EXERCISE INPUTS Start Marker

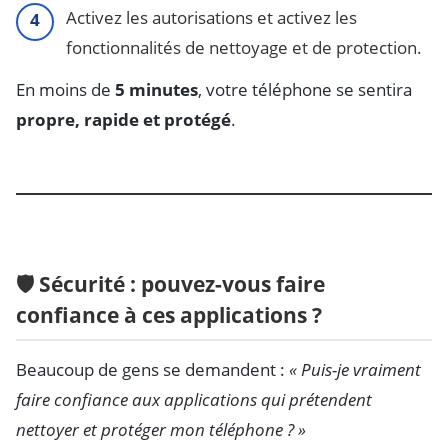
Activez les autorisations et activez les
fonctionnalités de nettoyage et de protection.
En moins de
5 minutes
, votre téléphone se sentira
propre, rapide et protégé
.
🛡️ Sécurité : pouvez-vous faire
confiance à ces applications ?
Beaucoup de gens se demandent :
« Puis-je vraiment
faire confiance aux applications qui prétendent
nettoyer et protéger mon téléphone ? »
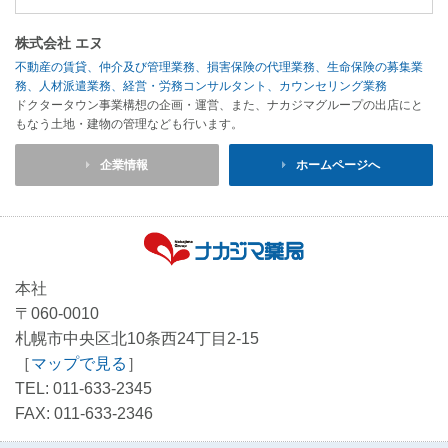
株式会社 エヌ
不動産の賃貸、仲介及び管理業務、損害保険の代理業務、生命保険の募集業
務、人材派遣業務、経営・労務コンサルタント、カウンセリング業務
ドクタータウン事業構想の企画・運営、また、ナカジマグループの出店にと
もなう土地・建物の管理なども行います。
企業情報
ホームページへ
本社
〒060-0010
札幌市中央区北10条西24丁目2-15
［
マップで見る
］
TEL: 011-633-2345
FAX: 011-633-2346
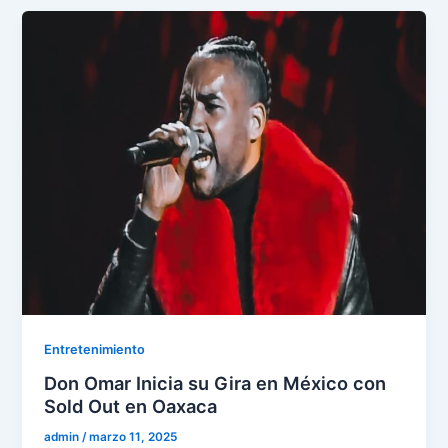
Entretenimiento
Don Omar Inicia su Gira en México con
Sold Out en Oaxaca
admin
/
marzo 11, 2025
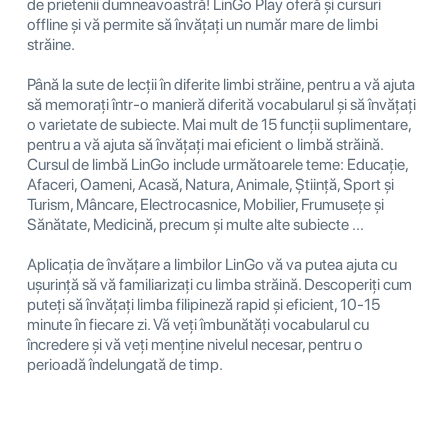
de prietenii dumneavoastră! LinGo Play oferă și cursuri
offline și vă permite să învățați un număr mare de limbi
străine.
Până la sute de lecții în diferite limbi străine, pentru a vă ajuta
să memorați într-o manieră diferită vocabularul și să învățați
o varietate de subiecte. Mai mult de 15 funcții suplimentare,
pentru a vă ajuta să învățați mai eficient o limbă străină.
Cursul de limbă LinGo include următoarele teme: Educație,
Afaceri, Oameni, Acasă, Natura, Animale, Știință, Sport și
Turism, Mâncare, Electrocasnice, Mobilier, Frumusețe și
Sănătate, Medicină, precum și multe alte subiecte ...
Aplicația de învățare a limbilor LinGo vă va putea ajuta cu
ușurință să vă familiarizați cu limba străină. Descoperiți cum
puteți să învățați limba filipineză rapid și eficient, 10-15
minute în fiecare zi. Vă veți îmbunătăți vocabularul cu
încredere și vă veți menține nivelul necesar, pentru o
perioadă îndelungată de timp.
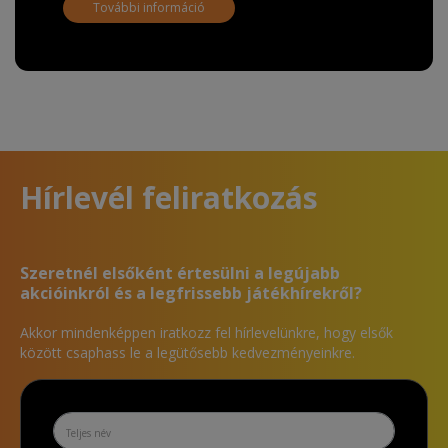
További információ
Hírlevél feliratkozás
Szeretnél elsőként értesülni a legújabb
akcióinkról és a legfrissebb játékhírekről?
Akkor mindenképpen iratkozz fel hírlevelünkre, hogy elsők
között csaphass le a legütősebb kedvezményeinkre.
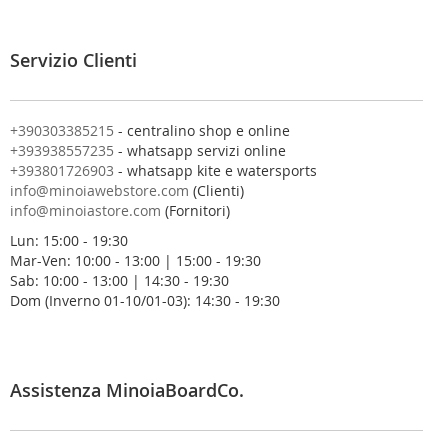
i
a
l
Servizio Clienti
l
a
n
o
+390303385215
- centralino shop e online
s
+393938557235
- whatsapp servizi online
t
+393801726903
- whatsapp kite e watersports
r
info@minoiawebstore.com
(Clienti)
a
info@minoiastore.com
(Fornitori)
N
Lun: 15:00 - 19:30
e
Mar-Ven: 10:00 - 13:00 | 15:00 - 19:30
w
Sab: 10:00 - 13:00 | 14:30 - 19:30
s
Dom (Inverno 01-10/01-03): 14:30 - 19:30
l
e
t
t
e
Assistenza MinoiaBoardCo.
r
:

EXERCISE INPUTS End Marker

> WORK ORDER: Set down word for word each line from the one containing "Hírlevél feliratkozás" through the end of the material, and keep the pictures out of it.

> EXERCISE ANSWER:
Hírlevél feliratkozás
Szeretnél elsőként értesülni a legújabb
akcióinkról és a legfrissebb játékhírekről?
Akkor mindenképpen iratkozz fel hírlevelünkre, hogy elsők
között csaphass le a legütősebb kedvezményeinkre.
i
a
l
Servizio Clienti
l
a
n
o
+390303385215
- centralino shop e online
s
+393938557235
- whatsapp servizi online
t
+393801726903
- whatsapp kite e watersports
r
info@minoiawebstore.com
(Clienti)
a
info@minoiastore.com
(Fornitori)
N
Lun: 15:00 - 19:30
e
Mar-Ven: 10:00 - 13:00 | 15:00 - 19:30
w
Sab: 10:00 - 13:00 | 14:30 - 19:30
s
Dom (Inverno 01-10/01-03): 14:30 - 19:30
l
e
t
t
e
Assistenza MinoiaBoardCo.
r
:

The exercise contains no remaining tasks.